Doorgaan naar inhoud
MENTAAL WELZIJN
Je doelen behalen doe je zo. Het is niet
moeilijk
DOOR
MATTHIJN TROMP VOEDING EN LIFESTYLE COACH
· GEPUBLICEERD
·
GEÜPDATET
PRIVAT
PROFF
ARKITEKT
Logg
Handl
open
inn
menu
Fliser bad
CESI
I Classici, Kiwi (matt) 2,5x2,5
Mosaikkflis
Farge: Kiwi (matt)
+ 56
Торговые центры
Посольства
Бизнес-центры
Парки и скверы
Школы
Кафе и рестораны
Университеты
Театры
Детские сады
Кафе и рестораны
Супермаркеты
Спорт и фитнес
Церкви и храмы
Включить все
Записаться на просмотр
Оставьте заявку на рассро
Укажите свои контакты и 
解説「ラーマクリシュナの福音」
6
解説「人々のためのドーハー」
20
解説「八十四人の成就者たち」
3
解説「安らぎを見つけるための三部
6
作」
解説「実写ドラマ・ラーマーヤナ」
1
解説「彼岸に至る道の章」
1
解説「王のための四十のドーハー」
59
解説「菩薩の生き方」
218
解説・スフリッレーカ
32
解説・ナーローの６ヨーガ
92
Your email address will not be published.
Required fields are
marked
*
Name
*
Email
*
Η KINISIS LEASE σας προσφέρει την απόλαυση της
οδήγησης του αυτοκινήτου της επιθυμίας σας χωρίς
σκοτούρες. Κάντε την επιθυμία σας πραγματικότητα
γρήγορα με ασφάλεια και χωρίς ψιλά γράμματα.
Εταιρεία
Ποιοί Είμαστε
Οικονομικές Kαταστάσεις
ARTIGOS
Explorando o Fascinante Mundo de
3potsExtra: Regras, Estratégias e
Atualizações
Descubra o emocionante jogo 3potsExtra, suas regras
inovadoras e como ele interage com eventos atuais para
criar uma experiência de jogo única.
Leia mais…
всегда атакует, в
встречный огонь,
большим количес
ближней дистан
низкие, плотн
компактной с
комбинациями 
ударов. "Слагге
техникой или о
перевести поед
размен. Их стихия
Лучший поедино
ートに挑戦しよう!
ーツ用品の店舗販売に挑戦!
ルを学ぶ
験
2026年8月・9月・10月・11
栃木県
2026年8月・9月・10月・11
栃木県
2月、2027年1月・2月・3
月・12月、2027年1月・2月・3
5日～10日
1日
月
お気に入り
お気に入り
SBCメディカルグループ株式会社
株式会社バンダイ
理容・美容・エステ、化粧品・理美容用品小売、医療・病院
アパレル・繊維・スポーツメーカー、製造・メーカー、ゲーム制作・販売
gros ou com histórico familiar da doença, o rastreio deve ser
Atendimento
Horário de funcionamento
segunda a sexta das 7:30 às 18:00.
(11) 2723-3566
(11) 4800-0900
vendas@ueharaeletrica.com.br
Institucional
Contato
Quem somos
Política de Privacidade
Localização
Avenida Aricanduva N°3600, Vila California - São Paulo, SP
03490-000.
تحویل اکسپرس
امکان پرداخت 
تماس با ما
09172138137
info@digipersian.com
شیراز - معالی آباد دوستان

Work required:
Copy out the whole listing above, leaving each line exactly as it stands.

Task output:
Doorgaan naar inhoud
MENTAAL WELZIJN
Je doelen behalen doe je zo. Het is niet
moeilijk
DOOR
MATTHIJN TROMP VOEDING EN LIFESTYLE COACH
· GEPUBLICEERD
·
GEÜPDATET
PRIVAT
PROFF
ARKITEKT
Logg
Handl
open
inn
menu
Fliser bad
CESI
I Classici, Kiwi (matt) 2,5x2,5
Mosaikkflis
Farge: Kiwi (matt)
+ 56
Торговые центры
Посольства
Бизнес-центры
Парки и скверы
Школы
Кафе и рестораны
Университеты
Театры
Детские сады
Кафе и рестораны
Супермаркеты
Спорт и фитнес
Церкви и храмы
Включить все
Записаться на просмотр
Оставьте заявку на рассро
Укажите свои контакты и 
解説「ラーマクリシュナの福音」
6
解説「人々のためのドーハー」
20
解説「八十四人の成就者たち」
3
解説「安らぎを見つけるための三部
6
作」
解説「実写ドラマ・ラーマーヤナ」
1
解説「彼岸に至る道の章」
1
解説「王のための四十のドーハー」
59
解説「菩薩の生き方」
218
解説・スフリッレーカ
32
解説・ナーローの６ヨーガ
92
Your email address will not be published.
Required fields are
marked
*
Name
*
Email
*
Η KINISIS LEASE σας προσφέρει την απόλαυση της
οδήγησης του αυτοκινήτου της επιθυμίας σας χωρίς
σκοτούρες. Κάντε την επιθυμία σας πραγματικότητα
γρήγορα με ασφάλεια και χωρίς ψιλά γράμματα.
Εταιρεία
Ποιοί Είμαστε
Οικονομικές Kαταστάσεις
ARTIGOS
Explorando o Fascinante Mundo de
3potsExtra: Regras, Estratégias e
Atualizações
Descubra o emocionante jogo 3potsExtra, suas regras
inovadoras e como ele interage com eventos atuais para
criar uma experiência de jogo única.
Leia mais…
всегда атакует, в
встречный огонь,
большим количес
ближней дистан
низкие, плотн
компактной с
комбинациями 
ударов. "Слагге
техникой или о
перевести поед
размен. Их стихия
Лучший поедино
ートに挑戦しよう!
ーツ用品の店舗販売に挑戦!
ルを学ぶ
験
2026年8月・9月・10月・11
栃木県
2026年8月・9月・10月・11
栃木県
2月、2027年1月・2月・3
月・12月、2027年1月・2月・3
5日～10日
1日
月
お気に入り
お気に入り
SBCメディカルグループ株式会社
株式会社バンダイ
理容・美容・エステ、化粧品・理美容用品小売、医療・病院
アパレル・繊維・スポーツメーカー、製造・メーカー、ゲーム制作・販売
gros ou com histórico familiar da doença, o rastreio deve ser
Atendimento
Horário de funcionamento
segunda a sexta das 7:30 às 18:00.
(11) 2723-3566
(11) 4800-0900
vendas@ueharaeletrica.com.br
Institucional
Contato
Quem somos
Política de Privacidade
Localização
Avenida Aricanduva N°3600, Vila California - São Paulo, SP
03490-000.
تحویل اکسپرس
امکان پرداخت 
تماس با ما
09172138137
info@digipersian.com
شیراز - معالی آباد دوستان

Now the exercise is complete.